Action item
In the data below, find the line containing "Total Parameters" and the line containing "Virtualization", then reproduce them and every line between, exactly. Omit pictures.
□ □ □ □ □
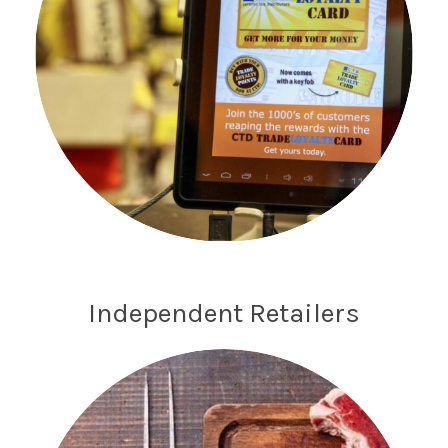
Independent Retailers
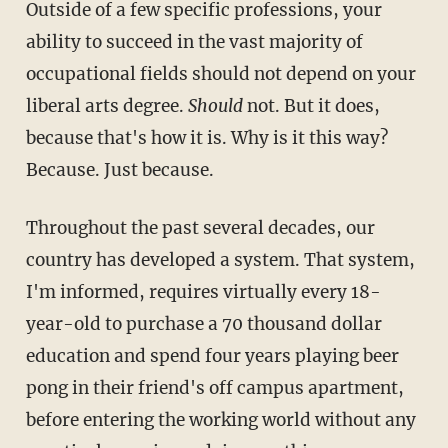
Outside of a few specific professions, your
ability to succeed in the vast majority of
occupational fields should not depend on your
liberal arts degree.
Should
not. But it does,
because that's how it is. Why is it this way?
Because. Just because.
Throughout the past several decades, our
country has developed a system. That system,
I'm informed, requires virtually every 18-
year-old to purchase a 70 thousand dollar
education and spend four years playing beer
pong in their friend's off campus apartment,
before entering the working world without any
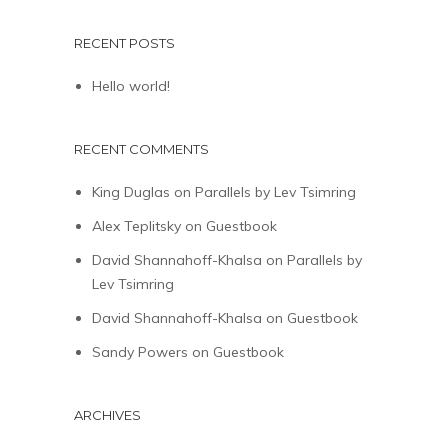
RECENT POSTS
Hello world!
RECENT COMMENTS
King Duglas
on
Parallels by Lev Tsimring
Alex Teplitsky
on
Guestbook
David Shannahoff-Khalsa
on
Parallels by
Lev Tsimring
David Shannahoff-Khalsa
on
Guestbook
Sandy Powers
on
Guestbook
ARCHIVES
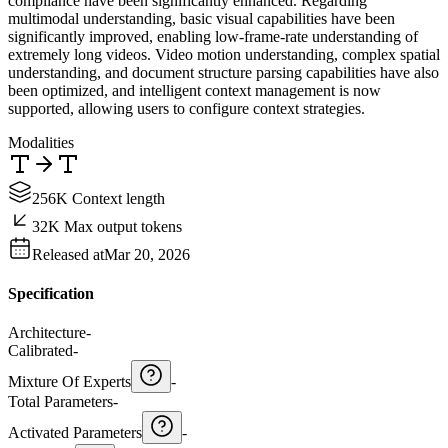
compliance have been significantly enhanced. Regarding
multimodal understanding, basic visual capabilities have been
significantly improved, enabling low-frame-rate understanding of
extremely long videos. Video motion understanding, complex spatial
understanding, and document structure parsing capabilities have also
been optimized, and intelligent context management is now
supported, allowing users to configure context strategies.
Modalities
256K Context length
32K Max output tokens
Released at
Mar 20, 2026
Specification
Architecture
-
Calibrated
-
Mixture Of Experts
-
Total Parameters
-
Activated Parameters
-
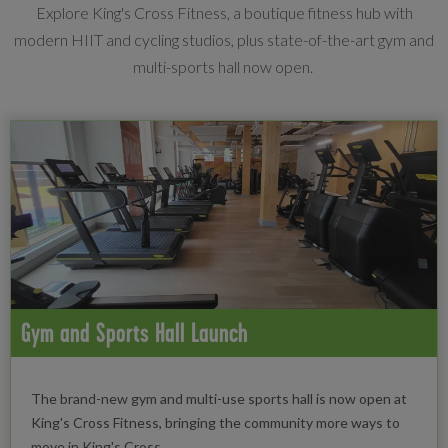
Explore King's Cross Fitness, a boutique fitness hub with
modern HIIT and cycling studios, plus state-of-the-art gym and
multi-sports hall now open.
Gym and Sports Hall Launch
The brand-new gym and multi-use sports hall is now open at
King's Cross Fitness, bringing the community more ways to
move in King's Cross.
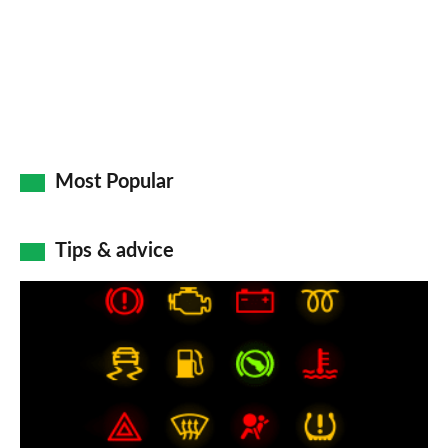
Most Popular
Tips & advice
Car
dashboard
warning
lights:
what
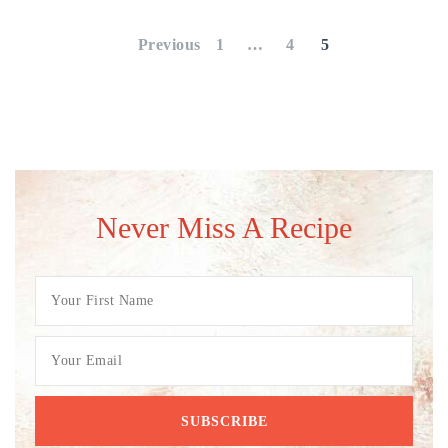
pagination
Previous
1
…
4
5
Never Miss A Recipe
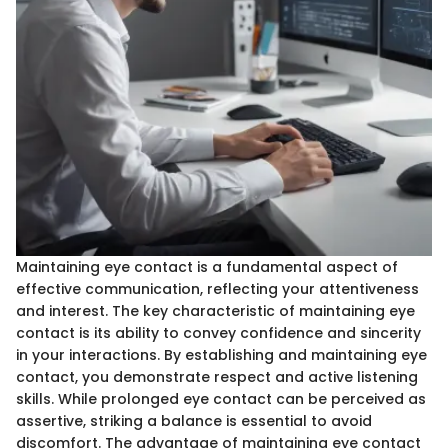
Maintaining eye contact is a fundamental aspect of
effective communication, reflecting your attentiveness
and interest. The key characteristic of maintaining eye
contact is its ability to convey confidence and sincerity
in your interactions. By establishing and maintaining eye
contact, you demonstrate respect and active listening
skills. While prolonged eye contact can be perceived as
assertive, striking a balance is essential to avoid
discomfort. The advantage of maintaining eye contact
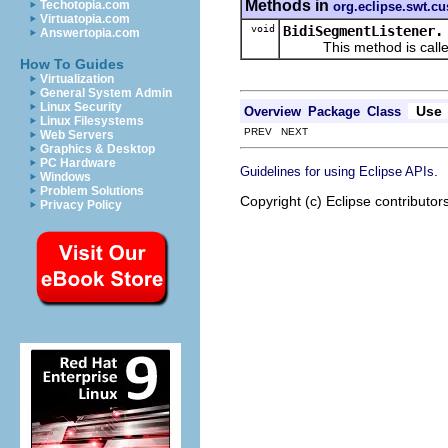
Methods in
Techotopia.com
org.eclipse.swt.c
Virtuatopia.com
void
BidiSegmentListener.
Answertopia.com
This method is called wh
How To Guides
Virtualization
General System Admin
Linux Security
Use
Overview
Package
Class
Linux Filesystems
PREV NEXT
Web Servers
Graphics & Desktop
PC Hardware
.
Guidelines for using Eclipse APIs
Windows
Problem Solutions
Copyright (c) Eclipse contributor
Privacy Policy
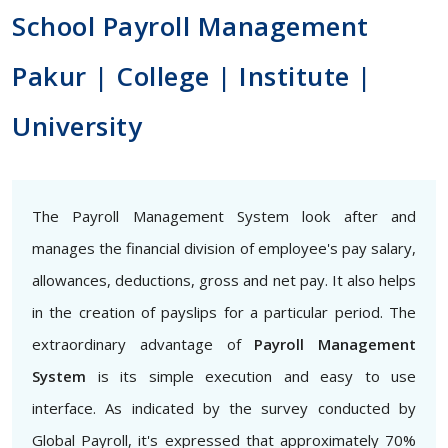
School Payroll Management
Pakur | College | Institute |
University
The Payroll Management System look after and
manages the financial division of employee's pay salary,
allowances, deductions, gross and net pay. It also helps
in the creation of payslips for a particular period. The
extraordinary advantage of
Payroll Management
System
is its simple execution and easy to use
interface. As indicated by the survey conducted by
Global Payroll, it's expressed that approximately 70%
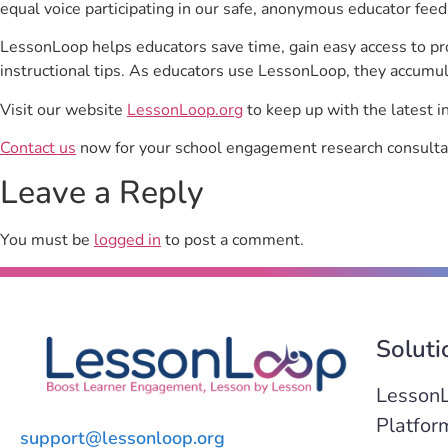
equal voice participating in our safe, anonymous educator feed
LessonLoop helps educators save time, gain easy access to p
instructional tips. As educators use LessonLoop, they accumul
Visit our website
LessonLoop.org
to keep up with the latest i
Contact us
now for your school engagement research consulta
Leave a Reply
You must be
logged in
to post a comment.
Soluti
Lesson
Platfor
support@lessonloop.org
□ □ □ □ □
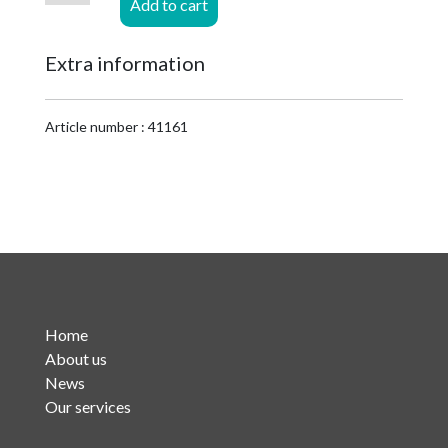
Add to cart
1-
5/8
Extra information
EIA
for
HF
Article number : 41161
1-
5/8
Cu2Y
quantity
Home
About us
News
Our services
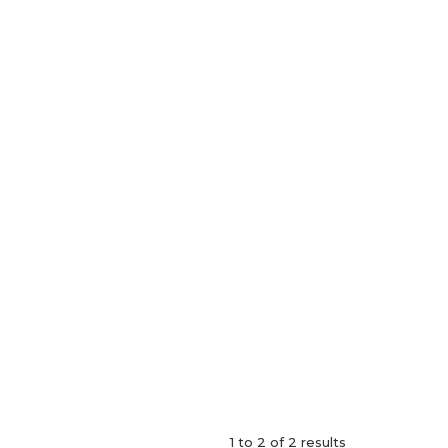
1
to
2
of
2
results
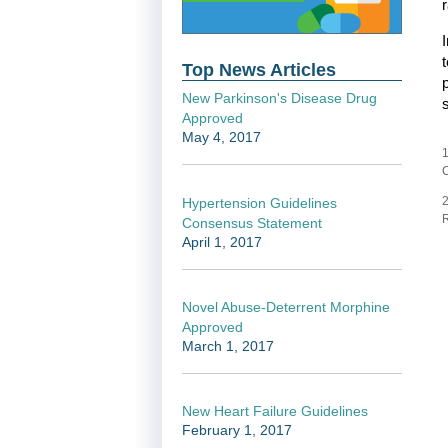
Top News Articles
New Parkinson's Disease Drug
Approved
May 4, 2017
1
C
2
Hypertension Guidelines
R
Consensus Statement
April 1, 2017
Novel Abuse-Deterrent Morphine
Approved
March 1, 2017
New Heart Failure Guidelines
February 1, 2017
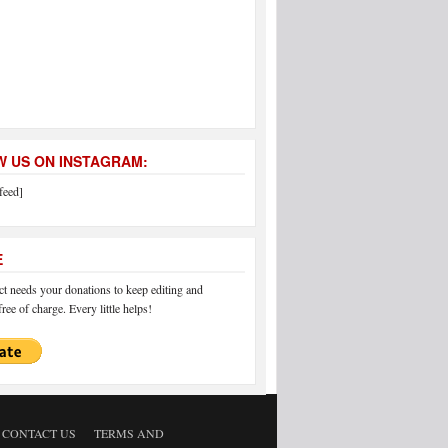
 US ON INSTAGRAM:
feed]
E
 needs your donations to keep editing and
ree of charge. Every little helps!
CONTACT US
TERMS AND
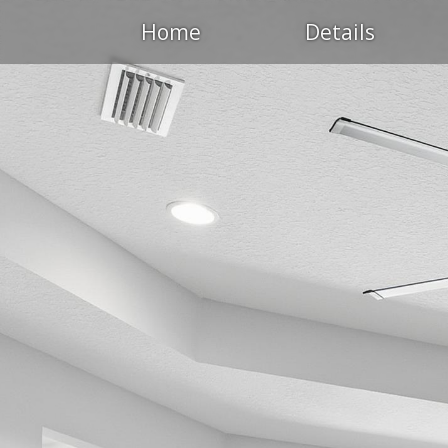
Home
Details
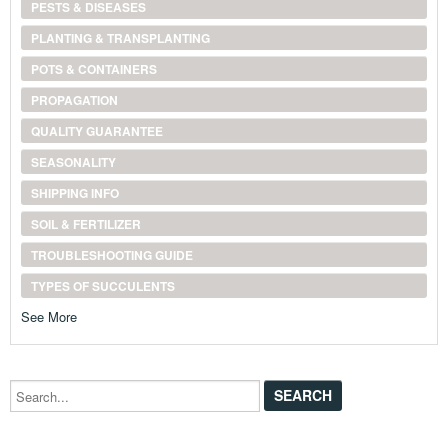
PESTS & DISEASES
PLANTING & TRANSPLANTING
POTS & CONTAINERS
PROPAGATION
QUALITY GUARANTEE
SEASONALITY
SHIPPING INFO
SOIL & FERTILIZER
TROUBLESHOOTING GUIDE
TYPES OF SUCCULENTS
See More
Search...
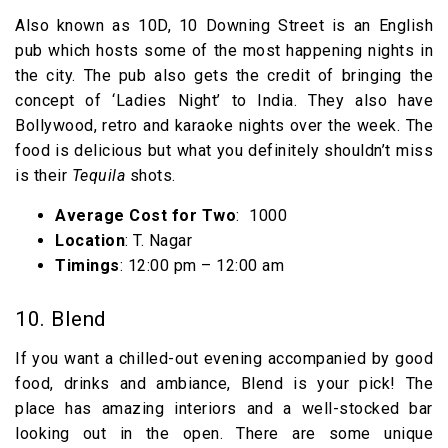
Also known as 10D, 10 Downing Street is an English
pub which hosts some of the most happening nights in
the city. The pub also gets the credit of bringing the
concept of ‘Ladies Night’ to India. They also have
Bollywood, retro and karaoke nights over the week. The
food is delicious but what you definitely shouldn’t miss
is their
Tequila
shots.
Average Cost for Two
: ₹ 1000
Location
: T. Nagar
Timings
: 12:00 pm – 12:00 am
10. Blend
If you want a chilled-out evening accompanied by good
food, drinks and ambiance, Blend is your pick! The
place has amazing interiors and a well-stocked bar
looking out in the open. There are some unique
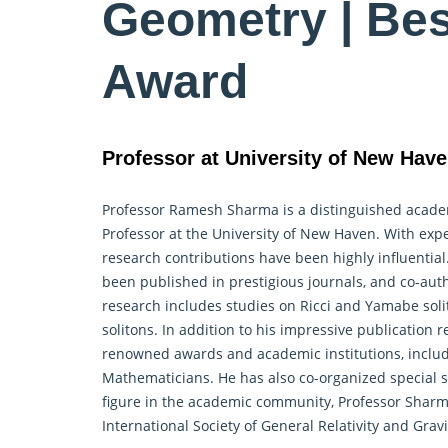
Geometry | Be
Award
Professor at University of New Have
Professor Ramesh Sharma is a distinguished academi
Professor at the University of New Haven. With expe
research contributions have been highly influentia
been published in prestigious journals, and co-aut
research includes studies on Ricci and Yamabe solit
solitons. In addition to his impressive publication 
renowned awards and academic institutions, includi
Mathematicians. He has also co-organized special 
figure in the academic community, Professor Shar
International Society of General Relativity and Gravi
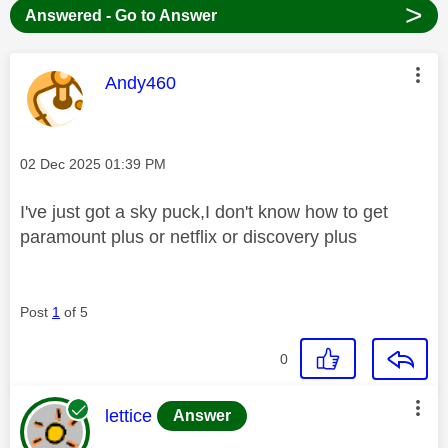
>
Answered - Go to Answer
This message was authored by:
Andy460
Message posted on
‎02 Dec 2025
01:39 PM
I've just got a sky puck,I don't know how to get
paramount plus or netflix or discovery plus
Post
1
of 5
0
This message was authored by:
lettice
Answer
□ □ □ □ □
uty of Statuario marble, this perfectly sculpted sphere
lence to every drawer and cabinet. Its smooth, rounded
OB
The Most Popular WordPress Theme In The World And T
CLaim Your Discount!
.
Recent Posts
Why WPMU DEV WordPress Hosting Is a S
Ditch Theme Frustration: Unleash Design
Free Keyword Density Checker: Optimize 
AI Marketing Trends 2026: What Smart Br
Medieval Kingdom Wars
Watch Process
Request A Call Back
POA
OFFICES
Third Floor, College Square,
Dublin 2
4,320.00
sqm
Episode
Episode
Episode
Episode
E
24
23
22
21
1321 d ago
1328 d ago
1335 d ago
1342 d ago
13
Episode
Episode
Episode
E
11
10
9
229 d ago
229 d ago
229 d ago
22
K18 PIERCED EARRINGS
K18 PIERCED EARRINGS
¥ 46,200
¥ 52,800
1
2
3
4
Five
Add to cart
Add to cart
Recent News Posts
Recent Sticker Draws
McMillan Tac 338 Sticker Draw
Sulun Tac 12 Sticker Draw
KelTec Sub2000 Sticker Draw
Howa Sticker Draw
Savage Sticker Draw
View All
□ □ □ □ □
Finished exercise
Total Parameters
-
Activated Parameters
-
Explore King's Cross Fitness, a boutique fitness hub with
modern HIIT and cycling studios, plus state-of-the-art gym and
multi-sports hall now open.
Gym and Sports Hall Launch
The brand-new gym and multi-use sports hall is now open at
King's Cross Fitness, bringing the community more ways to
move in King's Cross.
Most Popular
Tips & advice
Car
dashboard
warning
lights:
what
pagination
Previous
1
…
4
5
Never Miss A Recipe
Maintaining eye contact is a fundamental aspect of
effective communication, reflecting your attentiveness
and interest. The key characteristic of maintaining eye
contact is its ability to convey confidence and sincerity
in your interactions. By establishing and maintaining eye
contact, you demonstrate respect and active listening
skills. While prolonged eye contact can be perceived as
assertive, striking a balance is essential to avoid
discomfort. The advantage of maintaining eye contact
Methods in
Techotopia.com
org.eclipse.swt.c
Virtuatopia.com
void
BidiSegmentListener.
Answertopia.com
This method is called wh
How To Guides
Virtualization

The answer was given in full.